Parse String

  • Thread starter Thread starter Geoff Murley
  • Start date Start date
G

Geoff Murley

I have a column containing Strings such as:

"10 new street, Wales f450 myhouse abc"

in each row.

I would like some code to extract the number after the 'f'
character so that in this example '450' is written to the
cell in the adjacent column. So if the above string was
in cell B1 , '450' would be written to C1 and so on for
all the entries in column B. Assume that there will only
be one 'f' entry in each string.

Can anyone help please?
 
As long as there is a comma preceding bit, just one, and a space before the
f, then

=MID(B1,FIND(" f",B1,FIND(",",B1))+1,99)

--

HTH

RP
(remove nothere from the email address if mailing direct)
 
Thanks Bob,

However it doesn't quite work. With my example I get
f450 my house abc

all I want is the '450' extracted.

Also there may not be a space or a comma before the 'f'.
So I could have myhouse(f450) fgh. I would only want the
450 in the next cell. The only thing I can assume is that
the letter 'f' will be followed by a number. So would a
bit of VBA be needed to check for a 'f' immediately
followed by a number?
 
Sorry, forgot to finish it. Another shot

=MID(B1,FIND(" f",B1,FIND(",",B1))+2,FIND(" ",B1,FIND("
f",B1,FIND(",",B1))+1)-FIND(" f",B1,FIND(",",B1))-2)

--

HTH

RP
(remove nothere from the email address if mailing direct)
 
This formula returns 450 given the text you specified.

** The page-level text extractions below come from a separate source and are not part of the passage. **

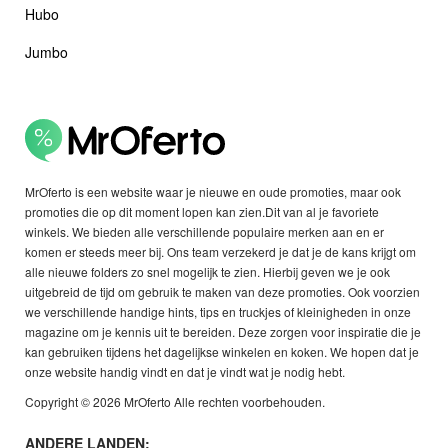
Hubo
Jumbo
MrOferto is een website waar je nieuwe en oude promoties, maar ook
promoties die op dit moment lopen kan zien.Dit van al je favoriete
winkels. We bieden alle verschillende populaire merken aan en er
komen er steeds meer bij. Ons team verzekerd je dat je de kans krijgt om
alle nieuwe folders zo snel mogelijk te zien. Hierbij geven we je ook
uitgebreid de tijd om gebruik te maken van deze promoties. Ook voorzien
we verschillende handige hints, tips en truckjes of kleinigheden in onze
magazine om je kennis uit te bereiden. Deze zorgen voor inspiratie die je
kan gebruiken tijdens het dagelijkse winkelen en koken. We hopen dat je
onze website handig vindt en dat je vindt wat je nodig hebt.
Copyright © 2026 MrOferto Alle rechten voorbehouden.
ANDERE LANDEN: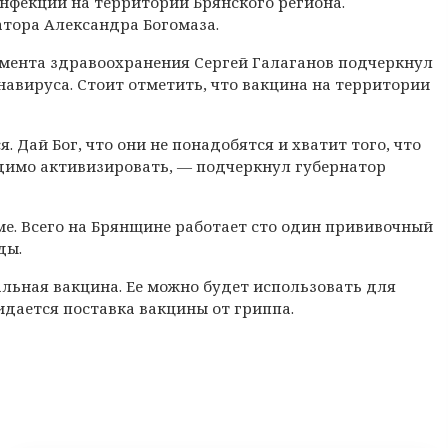
фекции на территории Брянского региона.
тора Александра Богомаза.
мента здравоохранения Сергей Галаганов подчеркнул
авируса. Стоит отметить, что вакцина на территории
. Дай Бог, что они не понадобятся и хватит того, что
ходимо активизировать, — подчеркнул губернатор
. Всего на Брянщине работает сто один прививочный
ды.
льная вакцина. Ее можно будет использовать для
идается поставка вакцины от гриппа.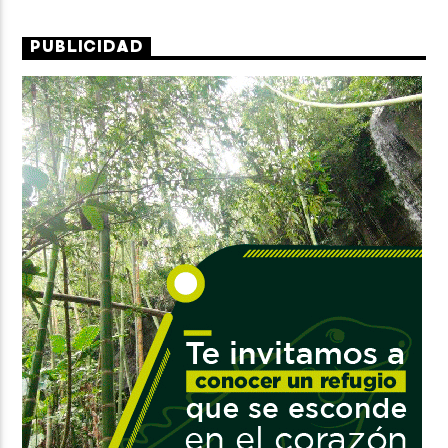
PUBLICIDAD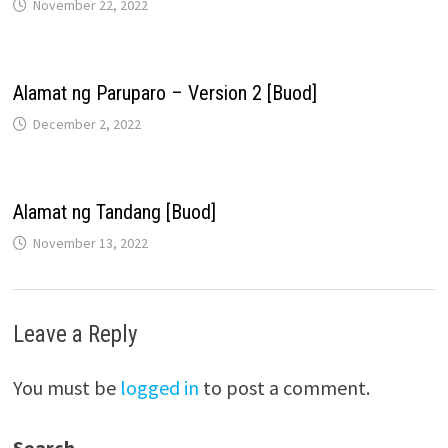
November 22, 2022
Alamat ng Paruparo – Version 2 [Buod]
December 2, 2022
Alamat ng Tandang [Buod]
November 13, 2022
Leave a Reply
You must be
logged in
to post a comment.
Search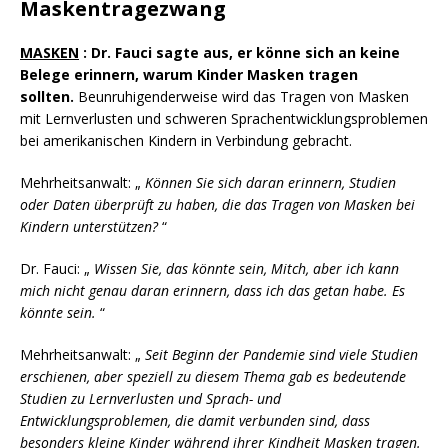
Maskentragezwang
MASKEN
: Dr. Fauci sagte aus, er könne sich an keine
Belege erinnern, warum Kinder Masken tragen
sollten.
Beunruhigenderweise wird das Tragen von Masken
mit Lernverlusten und schweren Sprachentwicklungsproblemen
bei amerikanischen Kindern in Verbindung gebracht.
Mehrheitsanwalt: „
Können Sie sich daran erinnern, Studien
oder Daten überprüft zu haben, die das Tragen von Masken bei
Kindern unterstützen?
“
Dr. Fauci: „
Wissen Sie, das könnte sein, Mitch, aber ich kann
mich nicht genau daran erinnern, dass ich das getan habe. Es
könnte sein.
“
Mehrheitsanwalt: „
Seit Beginn der Pandemie sind viele Studien
erschienen, aber speziell zu diesem Thema gab es bedeutende
Studien zu Lernverlusten und Sprach- und
Entwicklungsproblemen, die damit verbunden sind, dass
besonders kleine Kinder während ihrer Kindheit Masken tragen.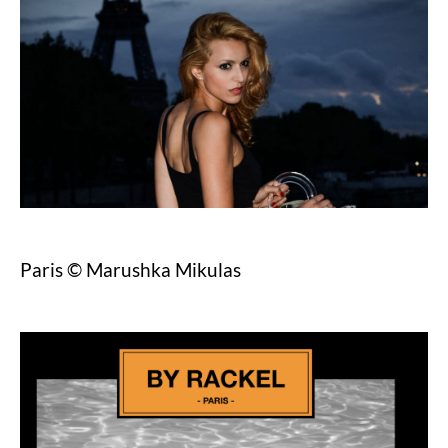
Paris © Marushka Mikulas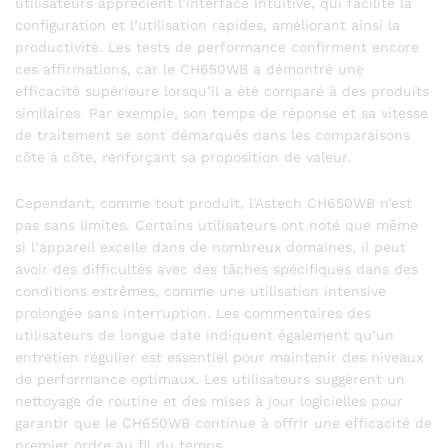
utilisateurs apprécient l’interface intuitive, qui facilite la
configuration et l’utilisation rapides, améliorant ainsi la
productivité. Les tests de performance confirment encore
ces affirmations, car le CH650WB a démontré une
efficacité supérieure lorsqu’il a été comparé à des produits
similaires. Par exemple, son temps de réponse et sa vitesse
de traitement se sont démarqués dans les comparaisons
côte à côte, renforçant sa proposition de valeur.
Cependant, comme tout produit, l’Astech CH650WB n’est
pas sans limites. Certains utilisateurs ont noté que même
si l’appareil excelle dans de nombreux domaines, il peut
avoir des difficultés avec des tâches spécifiques dans des
conditions extrêmes, comme une utilisation intensive
prolongée sans interruption. Les commentaires des
utilisateurs de longue date indiquent également qu’un
entretien régulier est essentiel pour maintenir des niveaux
de performance optimaux. Les utilisateurs suggèrent un
nettoyage de routine et des mises à jour logicielles pour
garantir que le CH650WB continue à offrir une efficacité de
premier ordre au fil du temps.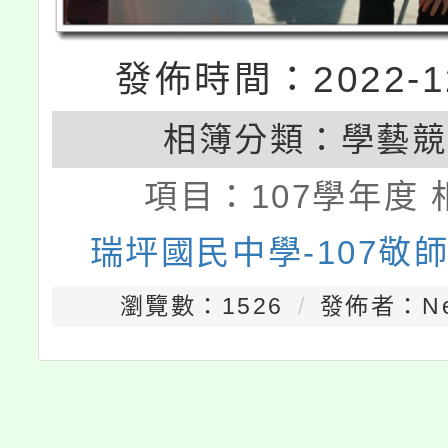
發佈時間：2022-12
相簿分類：
學藝競
項目：
107學年度 
瑞坪國民中學-107敬
瀏覽數：1526
發佈者：Nei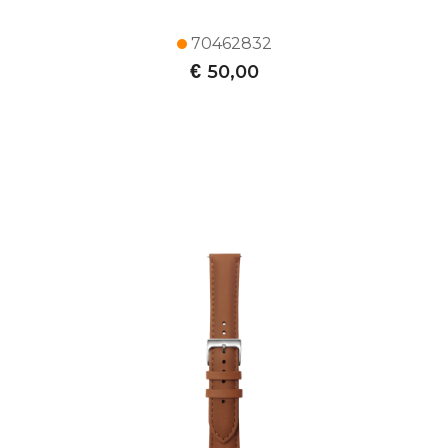
70462832
€
50,00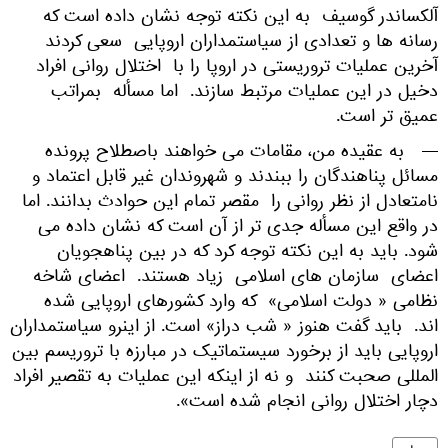
آلکساندر گوسیف به این نکته توجه نشان داده است که
رسانه ها و تعدادی از سیاستمداران اروپایی سعی کردند
آخرین عملیات تروریستی در اروپا را با اختلال روانی افراد
دخیل در این عملیات مرتبط سازند. اما مسأله بمراتب
عمیق تر است.
— به عقیده من، مقامات می خواهند باصطلاح پرونده
مسائل پناهندگان را ببندند و شهروندان غیر قابل اعتماد و
نامتعادل از نظر روانی را مقصر تمام این حوادث بدانند. اما
در واقع این مسأله جدی تر از آن است که نشان داده می
شود. باید به این نکته توجه کرد که در بین پناهجویان
اعضای سازمان های اسلامی زیاد هستند. اعضای شاخه
نظامی « دولت اسلامی» که وارد کشورهای اروپایی شده
اند. باید گفت هنوز « شب دراز» است. از اینرو سیاستمداران
اروپایی باید از برخورد سیستماتیک در مبارزه با تروریسم بین
المللی صحبت کنند و نه از اینکه این عملیات به تقصیر افراد
دچار اختلال روانی انجام شده است».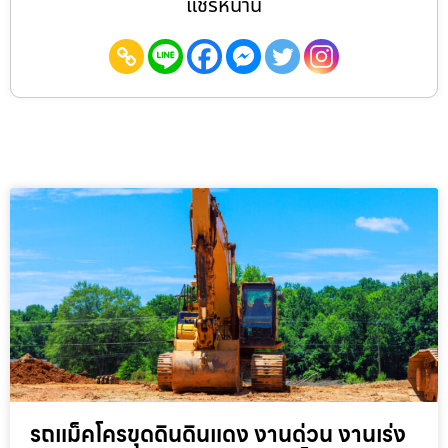
แชร์หน้านี้
รถแม็คโครขุดดินดินแดง งานด่วน งานเร่ง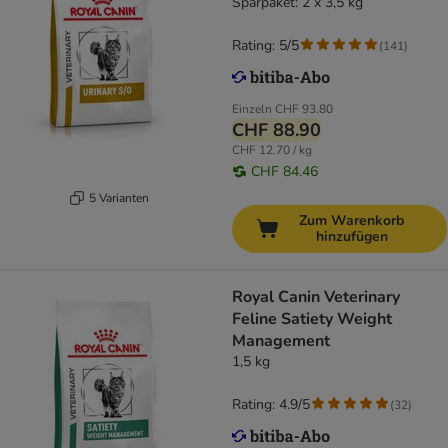
Sparpaket: 2 x 3,5 kg
Rating: 5/5
(
141
)
Einzeln
CHF 93.80
CHF 88.90
CHF 12.70 / kg
CHF 84.46
5 Varianten
Zum Warenkorb
hinzufügen
Royal Canin Veterinary
Feline Satiety Weight
Management
1,5 kg
Rating: 4.9/5
(
32
)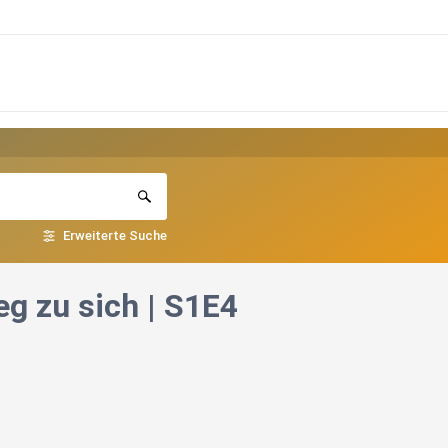
Erweiterte Suche
eg zu sich | S1E4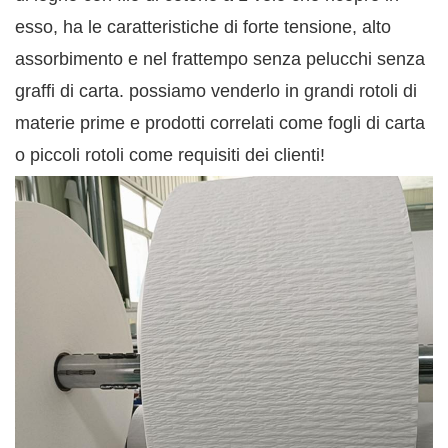
esso, ha le caratteristiche di forte tensione, alto
assorbimento e nel frattempo senza pelucchi senza
graffi di carta. possiamo venderlo in grandi rotoli di
materie prime e prodotti correlati come fogli di carta
o piccoli rotoli come requisiti dei clienti!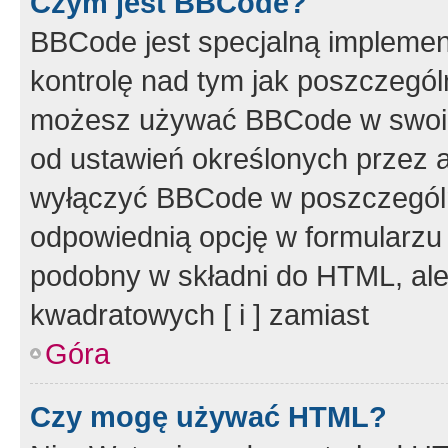
Czym jest BBCode?
BBCode jest specjalną implemen
kontrolę nad tym jak poszczegól
możesz używać BBCode w swoich
od ustawień określonych przez 
wyłączyć BBCode w poszczegól
odpowiednią opcję w formularzu
podobny w składni do HTML, ale
kwadratowych [ i ] zamiast
Góra
Czy mogę używać HTML?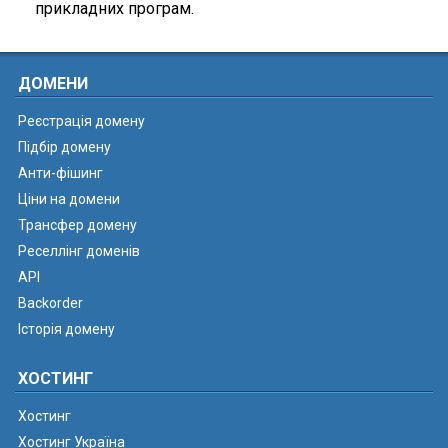
прикладних програм.
ДОМЕНИ
Реєстрація домену
Підбір домену
Анти-фішинг
Ціни на домени
Трансфер домену
Реселлінг доменів
API
Backorder
Історія домену
ХОСТИНГ
Хостинг
Хостинг Україна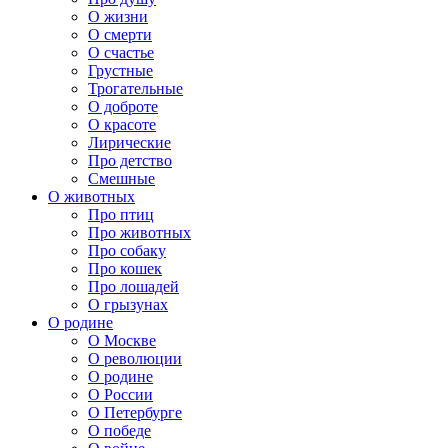
О жизни
О смерти
О счастье
Грустные
Трогательные
О доброте
О красоте
Лирические
Про детство
Смешные
О животных
Про птиц
Про животных
Про собаку
Про кошек
Про лошадей
О грызунах
О родине
О Москве
О революции
О родине
О России
О Петербурге
О победе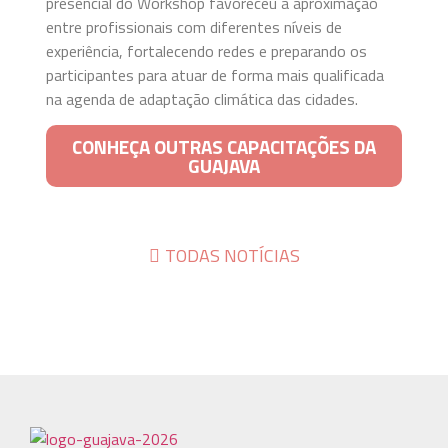
presencial do Workshop favoreceu a aproximação
entre profissionais com diferentes níveis de
experiência, fortalecendo redes e preparando os
participantes para atuar de forma mais qualificada
na agenda de adaptação climática das cidades.
CONHEÇA OUTRAS CAPACITAÇÕES DA
GUAJAVA
TODAS NOTÍCIAS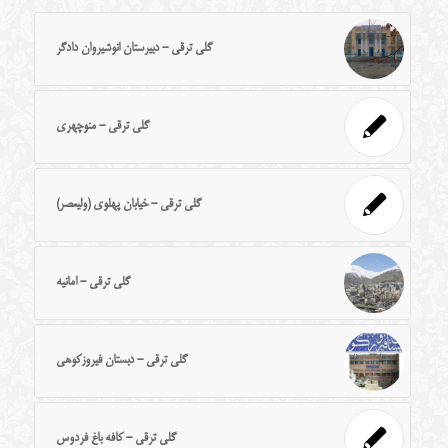
گلی ترقی - دبیرستان انوشیروان دادگر
گلی ترقی - منوچهری
گلی ترقی - خیابان پهلوی (ولیعصر)
گلی ترقی - امانیه
گلی ترقی - دبستان فیروزکوهی
گلی ترقی - کافه باغ فردوس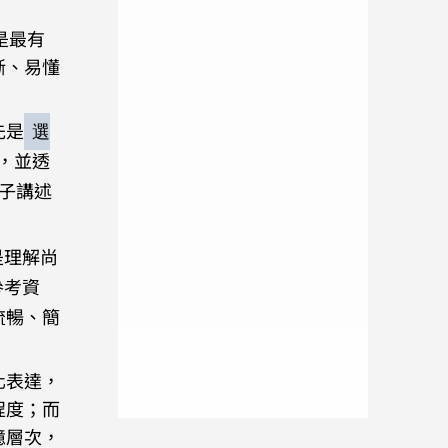
是最有
晰、易懂
先是
選
，並透
孩子講述
是理解尚
參考資
流暢、簡
化表達，
程度；而
憶層次，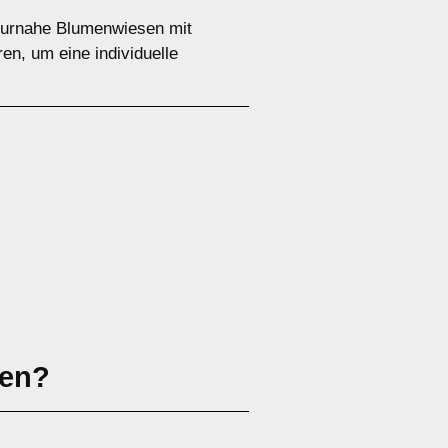
aturnahe Blumenwiesen mit
en, um eine individuelle
sen?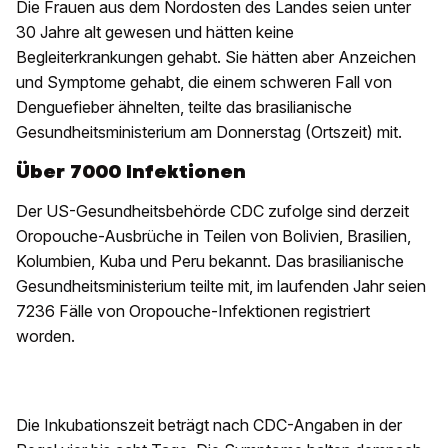
Die Frauen aus dem Nordosten des Landes seien unter
30 Jahre alt gewesen und hätten keine
Begleiterkrankungen gehabt. Sie hätten aber Anzeichen
und Symptome gehabt, die einem schweren Fall von
Denguefieber ähnelten, teilte das brasilianische
Gesundheitsministerium am Donnerstag (Ortszeit) mit.
Über 7000 Infektionen
Der US-Gesundheitsbehörde CDC zufolge sind derzeit
Oropouche-Ausbrüche in Teilen von Bolivien, Brasilien,
Kolumbien, Kuba und Peru bekannt. Das brasilianische
Gesundheitsministerium teilte mit, im laufenden Jahr seien
7236 Fälle von Oropouche-Infektionen registriert
worden.
Die Inkubationszeit beträgt nach CDC-Angaben in der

=MID(A1,FIND("f",A1)+1,FIND(" ",A1,FIND("f",A1))-1-FIND("f",A1))

The following VBA function will handle cases where there is more than one "f"
in the text. It finds the first f that is followed by a digit. Then it takes
all of the characters after that f that can be interpreted as a number, i.e.
it accepts a decimal point, comma, and minus sign as well as digits 0-9.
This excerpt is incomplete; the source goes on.